Exercise: Would you return the lines from the one that contains "Identify the location of Uchitel" to the last line of the entries below, exactly and with nothing added?

(Stored data)

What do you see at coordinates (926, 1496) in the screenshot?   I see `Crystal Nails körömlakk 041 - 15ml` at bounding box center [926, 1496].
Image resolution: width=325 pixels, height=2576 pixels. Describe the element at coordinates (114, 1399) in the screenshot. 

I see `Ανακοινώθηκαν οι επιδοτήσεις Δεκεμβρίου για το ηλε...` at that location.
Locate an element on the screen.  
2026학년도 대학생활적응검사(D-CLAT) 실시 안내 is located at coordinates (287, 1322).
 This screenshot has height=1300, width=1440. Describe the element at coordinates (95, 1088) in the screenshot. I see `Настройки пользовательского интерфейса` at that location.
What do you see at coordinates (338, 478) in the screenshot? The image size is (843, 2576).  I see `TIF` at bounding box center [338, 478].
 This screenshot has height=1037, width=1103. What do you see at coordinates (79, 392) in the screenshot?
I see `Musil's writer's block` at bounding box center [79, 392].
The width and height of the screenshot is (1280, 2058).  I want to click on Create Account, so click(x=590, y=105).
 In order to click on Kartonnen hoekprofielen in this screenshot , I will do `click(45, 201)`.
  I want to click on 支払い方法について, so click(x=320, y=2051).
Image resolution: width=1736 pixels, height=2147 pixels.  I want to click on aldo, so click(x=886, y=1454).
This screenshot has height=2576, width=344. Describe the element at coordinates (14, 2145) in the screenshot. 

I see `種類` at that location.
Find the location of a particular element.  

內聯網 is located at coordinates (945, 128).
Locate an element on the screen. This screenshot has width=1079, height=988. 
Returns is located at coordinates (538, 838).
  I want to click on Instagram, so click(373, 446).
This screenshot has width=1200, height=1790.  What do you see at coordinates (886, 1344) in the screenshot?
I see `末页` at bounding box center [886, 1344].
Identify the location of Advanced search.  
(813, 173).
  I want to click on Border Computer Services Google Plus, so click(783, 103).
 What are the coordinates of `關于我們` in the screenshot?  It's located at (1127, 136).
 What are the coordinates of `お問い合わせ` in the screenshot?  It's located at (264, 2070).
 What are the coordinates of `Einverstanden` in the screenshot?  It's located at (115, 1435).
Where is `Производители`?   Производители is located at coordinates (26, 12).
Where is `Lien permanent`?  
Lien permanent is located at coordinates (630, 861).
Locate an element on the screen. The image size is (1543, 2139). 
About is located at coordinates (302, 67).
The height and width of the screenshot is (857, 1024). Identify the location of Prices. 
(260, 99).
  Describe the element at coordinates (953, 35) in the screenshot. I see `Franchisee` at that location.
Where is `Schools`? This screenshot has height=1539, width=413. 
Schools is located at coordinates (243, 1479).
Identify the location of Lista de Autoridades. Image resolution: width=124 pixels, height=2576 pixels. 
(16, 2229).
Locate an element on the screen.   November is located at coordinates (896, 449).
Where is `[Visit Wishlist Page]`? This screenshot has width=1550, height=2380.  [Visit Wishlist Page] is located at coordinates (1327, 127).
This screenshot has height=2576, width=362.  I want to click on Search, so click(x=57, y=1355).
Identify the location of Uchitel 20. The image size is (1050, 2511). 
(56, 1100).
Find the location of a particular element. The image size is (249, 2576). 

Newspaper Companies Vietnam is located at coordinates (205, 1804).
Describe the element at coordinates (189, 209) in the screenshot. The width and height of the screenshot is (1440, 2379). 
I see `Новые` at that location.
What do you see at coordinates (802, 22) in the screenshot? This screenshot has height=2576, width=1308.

Task response:
Identify the location of Uchitel 20. The image size is (1050, 2511). 
(56, 1100).
Find the location of a particular element. The image size is (249, 2576). 

Newspaper Companies Vietnam is located at coordinates (205, 1804).
Describe the element at coordinates (189, 209) in the screenshot. The width and height of the screenshot is (1440, 2379). 
I see `Новые` at that location.
What do you see at coordinates (802, 22) in the screenshot? This screenshot has height=2576, width=1308.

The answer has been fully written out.